Le Président Vladimir Poutine à la base de Hmeymim (Kremlin, 11 décembre 2017)

Rencontre entre Poutine et Bashar Assad à Hmeymim (Site Internet du Kremlin, 11 décembre 2017)

Rencontre entre Poutine et Bashar Assad à Hmeymim (Site Internet du Kremlin, 11 décembre 2017)

Sergey Rudskoy à la conférence de presse. En arrière-plan, on aperçoit des images des frappes aériennes russes (Site Internet du ministère russe de la Défense, 7 décembre 2017)
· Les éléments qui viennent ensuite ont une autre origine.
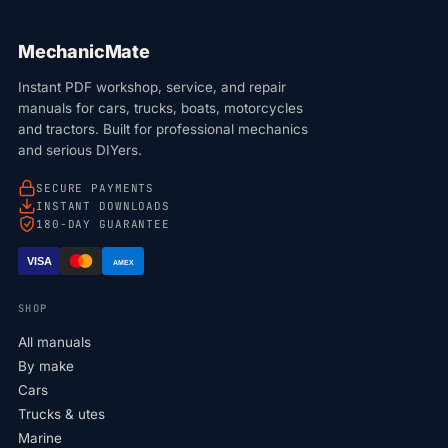
MechanicMate
Instant PDF workshop, service, and repair
manuals for cars, trucks, boats, motorcycles
and tractors. Built for professional mechanics
and serious DIYers.
SECURE PAYMENTS
INSTANT DOWNLOADS
180-DAY GUARANTEE
VISA
AMEX
SHOP
All manuals
By make
Cars
Trucks & utes
Marine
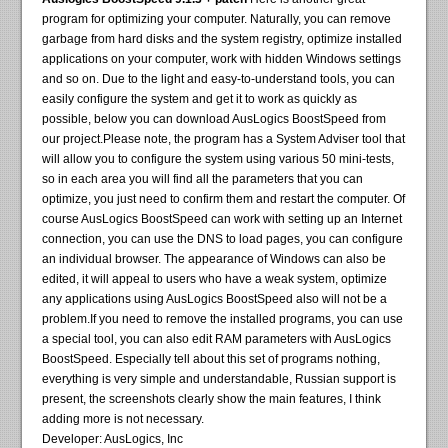
program for optimizing your computer. Naturally, you can remove
garbage from hard disks and the system registry, optimize installed
applications on your computer, work with hidden Windows settings
and so on. Due to the light and easy-to-understand tools, you can
easily configure the system and get it to work as quickly as
possible, below you can download AusLogics BoostSpeed ​​from
our project.Please note, the program has a System Adviser tool that
will allow you to configure the system using various 50 mini-tests,
so in each area you will find all the parameters that you can
optimize, you just need to confirm them and restart the computer. Of
course AusLogics BoostSpeed ​​can work with setting up an Internet
connection, you can use the DNS to load pages, you can configure
an individual browser. The appearance of Windows can also be
edited, it will appeal to users who have a weak system, optimize
any applications using AusLogics BoostSpeed ​​also will not be a
problem.If you need to remove the installed programs, you can use
a special tool, you can also edit RAM parameters with AusLogics
BoostSpeed. Especially tell about this set of programs nothing,
everything is very simple and understandable, Russian support is
present, the screenshots clearly show the main features, I think
adding more is not necessary.
Developer: AusLogics, Inc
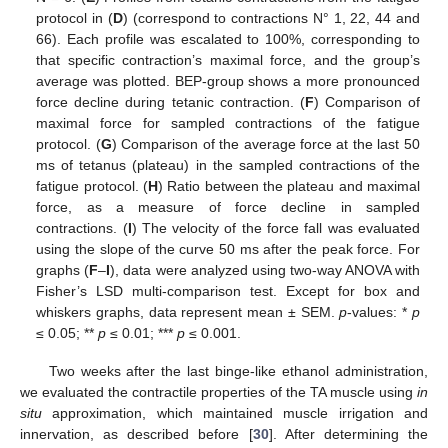
protocol in (
D
) (correspond to contractions N° 1, 22, 44 and
66). Each profile was escalated to 100%, corresponding to
that specific contraction’s maximal force, and the group’s
average was plotted. BEP-group shows a more pronounced
force decline during tetanic contraction. (
F
) Comparison of
maximal force for sampled contractions of the fatigue
protocol. (
G
) Comparison of the average force at the last 50
ms of tetanus (plateau) in the sampled contractions of the
fatigue protocol. (
H
) Ratio between the plateau and maximal
force, as a measure of force decline in sampled
contractions. (
I
) The velocity of the force fall was evaluated
using the slope of the curve 50 ms after the peak force. For
graphs (
F
–
I
), data were analyzed using two-way ANOVA with
Fisher’s LSD multi-comparison test. Except for box and
whiskers graphs, data represent mean ± SEM.
p
-values: *
p
≤ 0.05; **
p
≤ 0.01; ***
p
≤ 0.001.
Two weeks after the last binge-like ethanol administration,
we evaluated the contractile properties of the TA muscle using
in
situ
approximation, which maintained muscle irrigation and
innervation, as described before [
30
]. After determining the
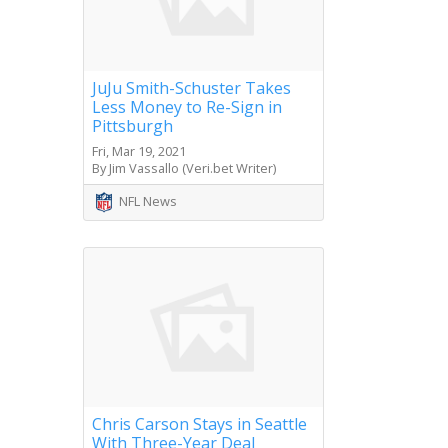
JuJu Smith-Schuster Takes
Less Money to Re-Sign in
Pittsburgh
Fri, Mar 19, 2021
By Jim Vassallo (Veri.bet Writer)
NFL News
Chris Carson Stays in Seattle
With Three-Year Deal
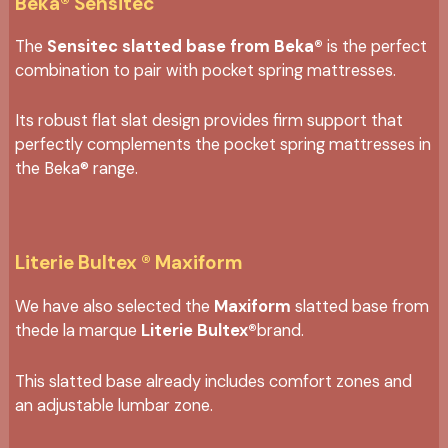
Beka® Sensitec
The
Sensitec slatted base from Beka®
is the perfect
combination to pair with pocket spring mattresses.
Its robust flat slat design provides firm support that
perfectly complements the pocket spring mattresses in
the Beka® range.
Literie Bultex ® Maxiform
We have also selected the
Maxiform
slatted base from
thede la marque
Literie Bultex®
brand.
This slatted base already includes comfort zones and
an adjustable lumbar zone.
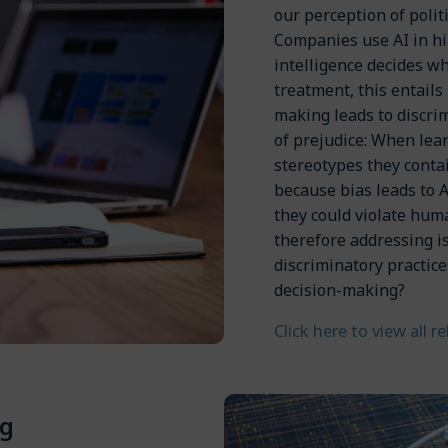
our perception of polit
Companies use AI in hir
intelligence decides w
treatment, this entails
making leads to discri
of prejudice: When lear
stereotypes they conta
because bias leads to 
they could violate hum
therefore addressing i
discriminatory practic
decision-making?
Click here to view all r
g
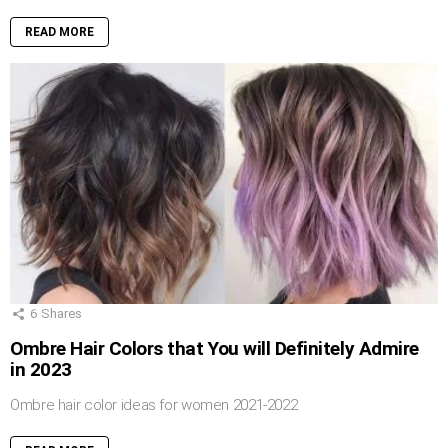
READ MORE
6
Shares
Ombre Hair Colors that You will Definitely Admire
in 2023
Ombre hair color ideas for women 2021-2022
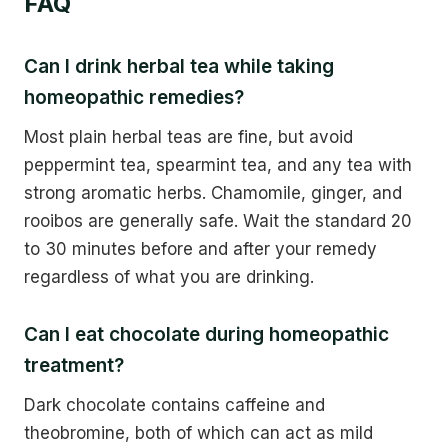
FAQ
Can I drink herbal tea while taking
homeopathic remedies?
Most plain herbal teas are fine, but avoid
peppermint tea, spearmint tea, and any tea with
strong aromatic herbs. Chamomile, ginger, and
rooibos are generally safe. Wait the standard 20
to 30 minutes before and after your remedy
regardless of what you are drinking.
Can I eat chocolate during homeopathic
treatment?
Dark chocolate contains caffeine and
theobromine, both of which can act as mild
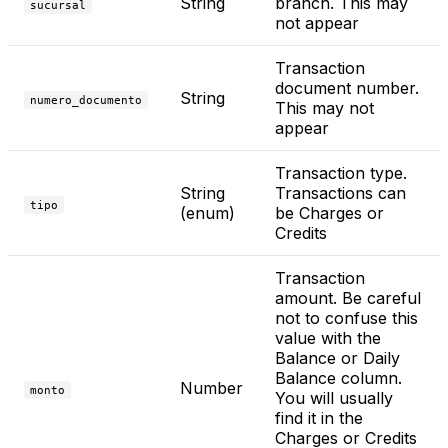
String
branch. This may
sucursal
not appear
Transaction
document number.
String
numero_documento
This may not
appear
Transaction type.
String
Transactions can
tipo
(enum)
be Charges or
Credits
Transaction
amount. Be careful
not to confuse this
value with the
Balance or Daily
Balance column.
Number
monto
You will usually
find it in the
Charges or Credits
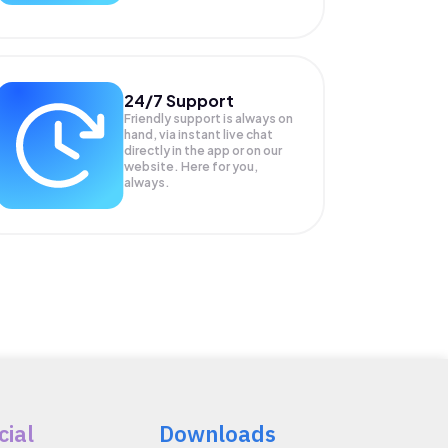
24/7 Support
Friendly support is always on
hand, via instant live chat
directly in the app or on our
website. Here for you,
always.
cial
Downloads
Sergey Rudskoy à la conférence de presse. En arrière-plan, on aperçoit des images des frappes aériennes russes (Site Internet du ministère russe de la Défense, 7 décembre 2017)

Réunion de hauts responsables de l'armée irakienne et des FDS dans le cadre des négociations qui ont conduit à la décision de créer un centre de coordination commun pour la défense de la frontière syro-irakienne (Site Internet des FDS, 10 décembre 2017)

Réunion de hauts responsables de l'armée irakienne et des FDS dans le cadre des négociations qui ont conduit à la décision de créer un centre de coordination commun pour la défense de la frontière syro-irakienne (Site Internet des FDS, 10 décembre 2017)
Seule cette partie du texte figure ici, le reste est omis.